The delicacy foie gras has had a long history in New York City. Lutèce, once a storied bastion of grand luxe dining back when French cuisine reigned supreme in the 1970s, would serve it seared, accompanied with dark chocolate sauce and bitter orange marmalade. Le Cirque made a spectacular ravioli dish out of the gourmet item. Foie gras ("fatty liver" in French) had a long run, but the NYC City Council's decided it's time to close the curtain on the fine-dining favorite with a ban on its sale in the city limits. Politicians have determined its production is cruel to animals—ducks, specifically—which any member of PETA will assure you is true, but they won't tell you the whole story.

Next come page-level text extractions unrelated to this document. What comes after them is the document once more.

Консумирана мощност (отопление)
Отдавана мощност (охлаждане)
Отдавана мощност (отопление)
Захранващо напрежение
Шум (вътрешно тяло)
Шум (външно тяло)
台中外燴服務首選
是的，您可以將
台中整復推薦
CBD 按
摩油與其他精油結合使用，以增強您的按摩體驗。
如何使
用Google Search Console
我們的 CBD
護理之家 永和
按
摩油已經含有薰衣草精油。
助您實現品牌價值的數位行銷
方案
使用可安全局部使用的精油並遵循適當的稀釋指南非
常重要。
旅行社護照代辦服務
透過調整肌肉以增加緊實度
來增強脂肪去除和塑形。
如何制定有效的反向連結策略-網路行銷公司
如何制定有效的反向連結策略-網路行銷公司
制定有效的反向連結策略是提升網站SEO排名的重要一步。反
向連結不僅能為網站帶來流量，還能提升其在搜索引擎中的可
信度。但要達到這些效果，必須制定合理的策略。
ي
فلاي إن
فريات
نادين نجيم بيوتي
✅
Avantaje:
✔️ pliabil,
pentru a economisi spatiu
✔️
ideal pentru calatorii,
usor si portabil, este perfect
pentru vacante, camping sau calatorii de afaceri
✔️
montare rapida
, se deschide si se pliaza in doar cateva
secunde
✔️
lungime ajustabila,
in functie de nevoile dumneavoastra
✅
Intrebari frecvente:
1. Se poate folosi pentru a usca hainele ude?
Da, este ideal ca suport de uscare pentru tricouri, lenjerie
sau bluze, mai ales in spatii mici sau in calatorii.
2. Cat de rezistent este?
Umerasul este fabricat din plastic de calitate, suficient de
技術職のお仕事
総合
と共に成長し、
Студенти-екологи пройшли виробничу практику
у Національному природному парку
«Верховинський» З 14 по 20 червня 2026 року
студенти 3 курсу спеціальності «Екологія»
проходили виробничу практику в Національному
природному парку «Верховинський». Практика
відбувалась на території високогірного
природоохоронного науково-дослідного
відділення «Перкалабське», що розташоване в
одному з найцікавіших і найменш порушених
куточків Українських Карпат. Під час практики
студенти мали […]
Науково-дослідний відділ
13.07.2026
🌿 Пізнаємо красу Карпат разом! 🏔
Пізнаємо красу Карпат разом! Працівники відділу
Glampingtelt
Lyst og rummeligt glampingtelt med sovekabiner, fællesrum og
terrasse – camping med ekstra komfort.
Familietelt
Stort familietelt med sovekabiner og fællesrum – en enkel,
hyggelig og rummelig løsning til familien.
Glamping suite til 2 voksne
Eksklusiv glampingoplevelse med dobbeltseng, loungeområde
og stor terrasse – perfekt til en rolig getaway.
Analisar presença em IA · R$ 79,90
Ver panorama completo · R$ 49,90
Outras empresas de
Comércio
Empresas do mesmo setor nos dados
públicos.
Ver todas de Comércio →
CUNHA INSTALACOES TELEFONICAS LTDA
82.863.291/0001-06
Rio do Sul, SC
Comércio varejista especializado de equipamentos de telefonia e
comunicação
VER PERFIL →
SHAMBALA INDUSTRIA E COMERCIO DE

Technically, the ban pertains to the force-feeding of ducks (or geese), known as "gavage," to produce an engorged liver that tastes so unctuously good, not foie gras itself. But farmers haven't had any success using less invasive feeding techniques. When the ancient Egyptians domesticated geese, they discovered that the liver engorgement process happened naturally when the fowls ingested copious amounts of grain in preparation for migration. They began force-feeding the birds, and the practice spread, eventually making its way to France, which would become the world's largest producer of foie gras. Foie gras is to France what caviar is to Russia.
The photographs of ducks with long feeding tubes rammed down their throats create a disturbing image in the mind that foie gras producers and aficionados struggle to counter. The late Anthony Bourdain, an avid defender of culinary tradition, once explored the issue on his TV show, No Reservations. He drove up from New York to Sullivan County's Hudson Valley Foie Gras farm, where he learned about the three-week process of force-feeding, which takes place in a matter of seconds with no visible signs of distress from the bird, unlike what would happen with a human. That's because, as a veterinarian explained on camera to the former chef, ducks have no gag reflex—their windpipe, unlike that of mammals, opens up in the center of their tongue. As for the pain that PETA decries, ducks have an esophagus lined with collagen, which is as insensitive as a fingernail.

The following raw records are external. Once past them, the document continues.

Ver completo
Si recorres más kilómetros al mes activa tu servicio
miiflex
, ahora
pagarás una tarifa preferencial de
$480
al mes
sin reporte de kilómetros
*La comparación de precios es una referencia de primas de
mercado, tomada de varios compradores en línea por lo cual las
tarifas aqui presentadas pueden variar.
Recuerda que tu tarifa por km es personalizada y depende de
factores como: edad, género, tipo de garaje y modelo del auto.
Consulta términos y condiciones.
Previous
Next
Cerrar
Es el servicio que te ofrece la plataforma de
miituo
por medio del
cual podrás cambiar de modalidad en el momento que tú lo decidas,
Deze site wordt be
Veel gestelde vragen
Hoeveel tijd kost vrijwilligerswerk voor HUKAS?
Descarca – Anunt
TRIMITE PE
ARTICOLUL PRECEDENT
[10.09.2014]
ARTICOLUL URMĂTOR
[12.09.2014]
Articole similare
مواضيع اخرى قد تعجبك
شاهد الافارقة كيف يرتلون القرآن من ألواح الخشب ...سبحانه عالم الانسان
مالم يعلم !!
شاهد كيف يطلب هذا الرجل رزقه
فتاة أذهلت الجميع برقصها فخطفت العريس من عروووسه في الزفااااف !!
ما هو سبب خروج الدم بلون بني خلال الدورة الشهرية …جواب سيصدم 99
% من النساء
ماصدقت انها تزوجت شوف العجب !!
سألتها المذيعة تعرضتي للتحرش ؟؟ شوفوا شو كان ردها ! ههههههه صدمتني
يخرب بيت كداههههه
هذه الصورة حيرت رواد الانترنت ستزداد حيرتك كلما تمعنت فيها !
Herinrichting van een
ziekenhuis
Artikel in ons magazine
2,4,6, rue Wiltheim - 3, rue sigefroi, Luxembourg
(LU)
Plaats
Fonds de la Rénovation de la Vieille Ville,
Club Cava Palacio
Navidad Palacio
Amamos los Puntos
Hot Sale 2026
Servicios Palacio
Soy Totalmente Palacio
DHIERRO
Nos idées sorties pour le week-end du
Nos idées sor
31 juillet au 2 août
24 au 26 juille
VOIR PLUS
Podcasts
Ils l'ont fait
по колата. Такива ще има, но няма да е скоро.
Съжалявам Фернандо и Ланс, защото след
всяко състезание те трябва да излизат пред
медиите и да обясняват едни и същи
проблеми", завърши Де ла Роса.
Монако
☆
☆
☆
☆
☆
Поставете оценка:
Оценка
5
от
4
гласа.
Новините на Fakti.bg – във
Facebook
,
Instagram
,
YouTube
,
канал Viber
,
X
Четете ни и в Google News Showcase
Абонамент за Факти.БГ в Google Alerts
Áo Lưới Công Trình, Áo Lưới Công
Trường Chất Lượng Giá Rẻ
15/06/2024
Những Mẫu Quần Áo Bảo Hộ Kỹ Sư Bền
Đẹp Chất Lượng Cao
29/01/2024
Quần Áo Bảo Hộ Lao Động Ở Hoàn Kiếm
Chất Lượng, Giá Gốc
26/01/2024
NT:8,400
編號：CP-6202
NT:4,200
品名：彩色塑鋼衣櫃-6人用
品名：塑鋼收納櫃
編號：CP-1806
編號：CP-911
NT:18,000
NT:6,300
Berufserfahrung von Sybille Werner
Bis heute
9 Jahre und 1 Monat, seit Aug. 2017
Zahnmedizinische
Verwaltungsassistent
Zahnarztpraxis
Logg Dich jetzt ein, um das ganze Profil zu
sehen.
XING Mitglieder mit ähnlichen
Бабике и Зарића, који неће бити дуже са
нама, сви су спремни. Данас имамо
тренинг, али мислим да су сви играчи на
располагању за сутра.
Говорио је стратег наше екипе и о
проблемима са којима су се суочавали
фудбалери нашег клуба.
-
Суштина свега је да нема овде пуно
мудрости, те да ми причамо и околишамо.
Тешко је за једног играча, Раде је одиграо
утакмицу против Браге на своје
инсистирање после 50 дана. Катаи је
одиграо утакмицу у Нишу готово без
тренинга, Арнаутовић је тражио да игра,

The vet said that the ducks at Hudson Valley foie gras—which, unlike what activists would have you believe, is a USDA Certified Cage-Free operation—are less stressed, food wise, than their counterparts in the wild. PETA says that foie gras is a "diseased" product because of the swollen liver, but ducks and geese naturally force-feed themselves for two weeks twice a year before migration season.

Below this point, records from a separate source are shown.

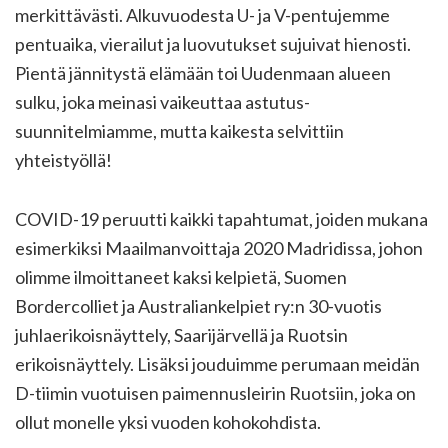
merkittävästi. Alkuvuodesta U- ja V-pentujemme
pentuaika, vierailut ja luovutukset sujuivat hienosti.
Pientä jännitystä elämään toi Uudenmaan alueen
sulku, joka meinasi vaikeuttaa astutus-
suunnitelmiamme, mutta kaikesta selvittiin
yhteistyöllä!
COVID-19 peruutti kaikki tapahtumat, joiden mukana
esimerkiksi Maailmanvoittaja 2020 Madridissa, johon
olimme ilmoittaneet kaksi kelpietä, Suomen
Bordercolliet ja Australiankelpiet ry:n 30-vuotis
juhlaerikoisnäyttely, Saarijärvellä ja Ruotsin
erikoisnäyttely. Lisäksi jouduimme perumaan meidän
D-tiimin vuotuisen paimennusleirin Ruotsiin, joka on
ollut monelle yksi vuoden kohokohdista.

New York City has serious problems involving the subway, homelessness, and affordable housing for which the city's lawmakers have no solutions. But solving the foie gras "problem" couldn't be simpler—just pass a statute and it disappears! The city's politicians saw an easy win and they went for it, assisted by the fact that there's an element of class warfare involved in NYC ban. The approximately 1000 city restaurants that are serving foie gras are perceived to be selling a luxury product, so the alleged torture of animals is seen as in service of keeping the already pampered sated, doubling the offense.
There's been no reporting on pro-ban politicians having made the same farm visit Bourdain did. Carlina Rivera, the Manhattan councilwoman who sponsored the foie gras law (it will go into effect in three years) said force-feeding birds is "the most inhumane process” in the commercial food industry, although it's doubtful she's looked at the sketchy practices of that industry in any detail. Rivera's a politician seeking approval. As for the 400 employees of those two farms, they're not New York City voters, so their fate isn't her concern.
Some foie gras producers will tell you the ducks line up for their force-feedings, while activists say the birds' livers get so fattened up that they can hardly walk. It's one of those issues, but there's ample evidence that foie gras ducks are better cared for than many commercially-raised chickens. But the "gutless politicians" that Bourdain bemoaned during his farm visit aren't about to mess with people's chicken, so now New York City, culinary capital of the world, will no longer offer one of the culinary world's most prized items.